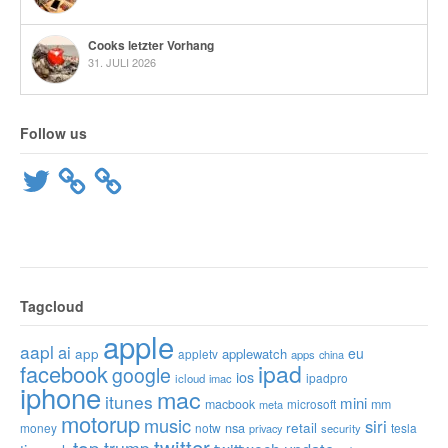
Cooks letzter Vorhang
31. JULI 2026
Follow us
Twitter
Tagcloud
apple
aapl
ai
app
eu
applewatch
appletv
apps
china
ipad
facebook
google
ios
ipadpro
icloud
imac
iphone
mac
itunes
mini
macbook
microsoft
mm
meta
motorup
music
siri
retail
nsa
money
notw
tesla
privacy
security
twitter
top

→ **PROBLEM REQUIREMENTS**
Put each line of the listing above into the copy exactly, dropping the pictures.

→ **RESULT**
Cooks letzter Vorhang
31. JULI 2026
Follow us
Twitter
Tagcloud
apple
aapl
ai
app
eu
applewatch
appletv
apps
china
ipad
facebook
google
ios
ipadpro
icloud
imac
iphone
mac
itunes
mini
macbook
microsoft
mm
meta
motorup
music
siri
retail
nsa
money
notw
tesla
privacy
security
twitter
top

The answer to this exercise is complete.